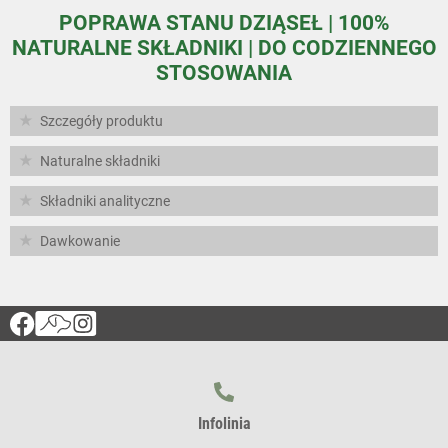
POPRAWA STANU DZIĄSEŁ | 100%
NATURALNE SKŁADNIKI | DO CODZIENNEGO
STOSOWANIA
Szczegóły produktu
Naturalne składniki
Składniki analityczne
Dawkowanie
Infolinia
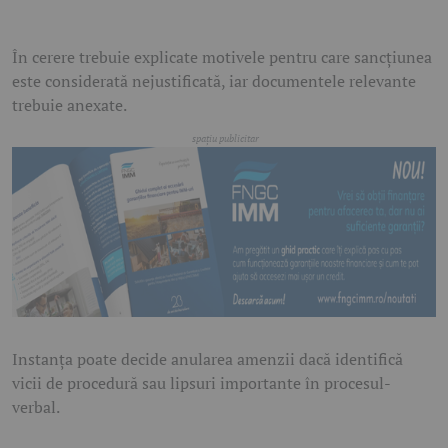
În cerere trebuie explicate motivele pentru care sancțiunea
este considerată nejustificată, iar documentele relevante
trebuie anexate.
Instanța poate decide anularea amenzii dacă identifică
vicii de procedură sau lipsuri importante în procesul-
verbal.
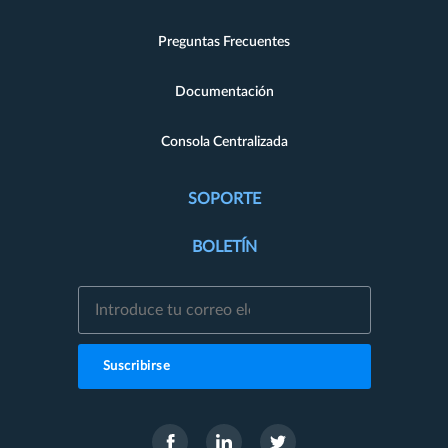
Preguntas Frecuentes
Documentación
Consola Centralizada
SOPORTE
BOLETÍN
Suscribirse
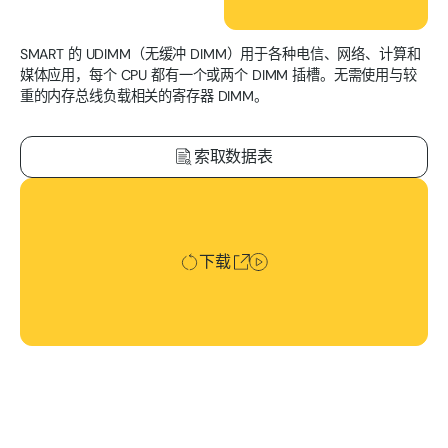
SMART 的 UDIMM（无缓冲 DIMM）用于各种电信、网络、计算和
媒体应用，每个 CPU 都有一个或两个 DIMM 插槽。无需使用与较
重的内存总线负载相关的寄存器 DIMM。
索取数据表
下载
下载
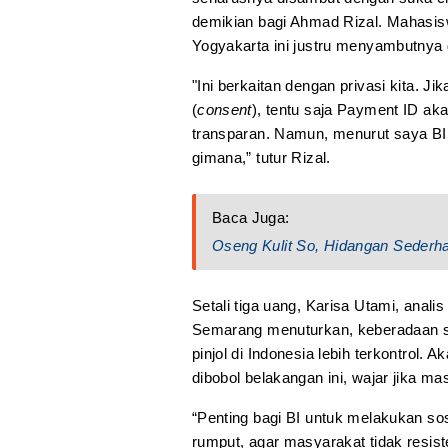
demikian bagi Ahmad Rizal. Mahasis
Yogyakarta ini justru menyambutnya
"Ini berkaitan dengan privasi kita. 
(
consent
), tentu saja Payment ID ak
transparan. Namun, menurut saya BI 
gimana,” tutur Rizal.
Baca Juga:
Oseng Kulit So, Hidangan Sederh
Setali tiga uang, Karisa Utami, anal
Semarang menuturkan, keberadaan si
pinjol di Indonesia lebih terkontrol. 
dibobol belakangan ini, wajar jika ma
“Penting bagi BI untuk melakukan sos
rumput, agar masyarakat tidak resist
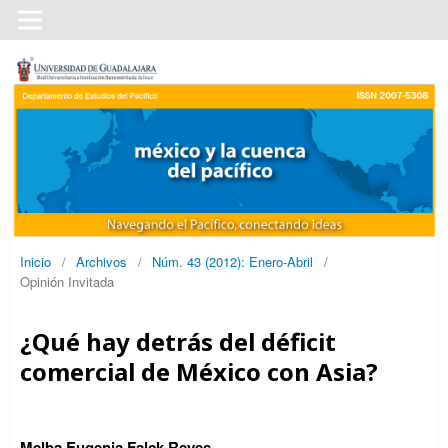
Inicio
/
Archivos
/
Núm. 43 (2012): Enero-Abril
/
Opinión Invitada
¿Qué hay detrás del déficit
comercial de México con Asia?
Melba Eugenia Falck Reyes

• PROBLEM TO WORK ON
Respond with one number, namely the count of lines in the entries above that hold the word "trebuie".

• ANSWER SECTION
2